In [23]:
from sklearn.ensemble import RandomForestRegressor

import numpy as np
import matplotlib.pyplot as plt

from sklearn.model_selection import KFold
from sklearn.metrics import mean_absolute_error

from pprint import pprint
from IPython.display import clear_output

In [2]:
data_path = "/Users/oliverpaul/Data_Science/idiap/lucideles/data"
data = np.load(data_path + '/train.npy')

In [3]:
data_x, data_y = data[:,:-2].copy(), data[:,-2:].copy()

In [4]:
dummy = RandomForestRegressor()
print('Default parameters:\n')
pprint(dummy.get_params())

Default parameters:

{'bootstrap': True,
 'ccp_alpha': 0.0,
 'criterion': 'mse',
 'max_depth': None,
 'max_features': 'auto',
 'max_leaf_nodes': None,
 'max_samples': None,
 'min_impurity_decrease': 0.0,
 'min_impurity_split': None,
 'min_samples_leaf': 1,
 'min_samples_split': 2,
 'min_weight_fraction_leaf': 0.0,
 'n_estimators': 100,
 'n_jobs': None,
 'oob_score': False,
 'random_state': None,
 'verbose': 0,
 'warm_start': False}


In [6]:
#defining k-folds procedure 
kf = KFold(n_splits=5, random_state=None, shuffle=False)

In [15]:
benchmark = RandomForestRegressor(n_jobs=-1)
results=[]
for train_index, test_index in kf.split(data_x):
    X_train, X_test = data_x[train_index], data_x[test_index]
    Y_train, Y_test = data_y[train_index], data_y[test_index]

    benchmark.fit(X_train, Y_train)
    preds = benchmark.predict(X_test)

    results.append(mean_absolute_error(Y_test, preds))
print("Benchmark (non-optimised RF) has MAE of: %.5f" % (np.mean(results)))

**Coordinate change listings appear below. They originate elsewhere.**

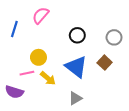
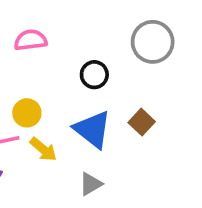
pink semicircle: (41, 15) -> (31, 40), turned 42
gray circle: (114, 37) -> (153, 42), moved, size x1.5

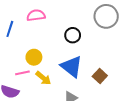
brown square: (142, 122) -> (100, 76), moved

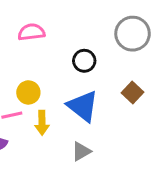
brown square: (100, 76) -> (133, 92), moved
yellow arrow: (43, 78) -> (42, 123), turned 49

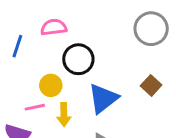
black circle: (84, 61) -> (78, 59), moved, size x1.4
blue triangle: (83, 106) -> (103, 98), turned 44

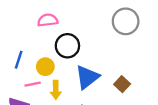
blue line: (17, 46) -> (19, 60), moved
brown square: (151, 85) -> (122, 84), moved

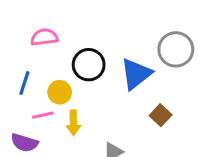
pink semicircle: (48, 20) -> (44, 37), moved
gray circle: (126, 21) -> (176, 49), moved
blue triangle: (87, 77) -> (136, 74), moved

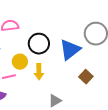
yellow arrow: (73, 123) -> (39, 72), moved

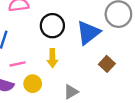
yellow circle: (20, 62) -> (33, 84), moved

Benchmark (non-optimised RF) has MAE of: 0.02740


In [16]:
params = dummy.get_params()

By defult not defining max_depth grows pure trees, will leave this and tune for n_estimators (default is 100)

In [25]:
#gridsearch params for max_depth and n_estimators 
gridsearch_params = [n_estimators for n_estimators in range(50,1050, 50)]

params_cv = params.copy()
#setting to multithread
params_cv['n_jobs'] = -1

min_mae = float("Inf")
best_params = None

for n_estimators in gridsearch_params:
    print("CV with n_estimators = %i" % (n_estimators))
    # Update our parameters
    params_cv['n_estimators'] = n_estimators

    errors = []

    for train_index, test_index in kf.split(data_x):
        X_train, X_test = data_x[train_index], data_x[test_index]
        Y_train, Y_test = data_y[train_index], data_y[test_index]

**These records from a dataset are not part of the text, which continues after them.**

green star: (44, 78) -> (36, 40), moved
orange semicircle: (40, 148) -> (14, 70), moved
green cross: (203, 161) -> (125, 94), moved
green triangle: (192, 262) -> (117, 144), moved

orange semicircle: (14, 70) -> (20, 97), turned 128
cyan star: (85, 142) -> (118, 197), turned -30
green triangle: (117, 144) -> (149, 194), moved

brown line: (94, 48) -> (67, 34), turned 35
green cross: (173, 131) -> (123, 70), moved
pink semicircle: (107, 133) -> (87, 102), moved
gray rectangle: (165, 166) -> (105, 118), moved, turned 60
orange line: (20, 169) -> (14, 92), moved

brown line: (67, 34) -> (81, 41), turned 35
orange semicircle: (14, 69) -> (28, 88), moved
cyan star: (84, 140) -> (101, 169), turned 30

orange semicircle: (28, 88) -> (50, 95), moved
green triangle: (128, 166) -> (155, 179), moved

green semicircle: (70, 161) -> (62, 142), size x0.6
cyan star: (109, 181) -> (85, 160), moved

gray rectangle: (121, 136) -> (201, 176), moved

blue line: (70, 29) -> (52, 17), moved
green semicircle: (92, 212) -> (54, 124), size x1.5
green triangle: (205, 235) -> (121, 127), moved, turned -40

        model_rf = RandomForestRegressor(**params_cv)
        model_rf.fit(X_train, Y_train)
        preds = model_rf.predict(X_test)

        errors.append(mean_absolute_error(Y_test, preds))
    
    mean_mae = np.mean(errors)
    print("\tMAE %.5f" % (mean_mae))
    if mean_mae < min_mae:
        min_mae = mean_mae
        best_params = n_estimators
        
params_cv['n_estimators'] = best_params
clear_output()
print("Best params: n_estimators: %i, MAE: %.5f" % (best_params, min_mae))

Best params: n_estimators: 800, MAE: 0.02728


In [32]:
# Little difference between n_estimators... 500 trees had similar MAE as 800 so resetting this param to 500 for speed
params_cv['n_estimators'] = 500

Doing the same for min_samples_leaf and min_samples_split

In [33]:
#gridsearch params for max_depth and n_estimators 
gridsearch_params = [(min_samples_leaf, min_samples_split) for min_samples_leaf in range(1,8) for min_samples_split in range(2,8)]

min_mae = float("Inf")
best_params = None

for min_samples_leaf, min_samples_split in gridsearch_params:
    print("CV with min_samples_leaf = %i, min_samples_split = %i" % (min_samples_leaf, min_samples_split))
    # Update our parameters
    params_cv['min_samples_leaf'] = min_samples_leaf
    params_cv['min_samples_split'] = min_samples_split

    errors = []

    for train_index, test_index in kf.split(data_x):
        X_train, X_test = data_x[train_index], data_x[test_index]
        Y_train, Y_test = data_y[train_index], data_y[test_index]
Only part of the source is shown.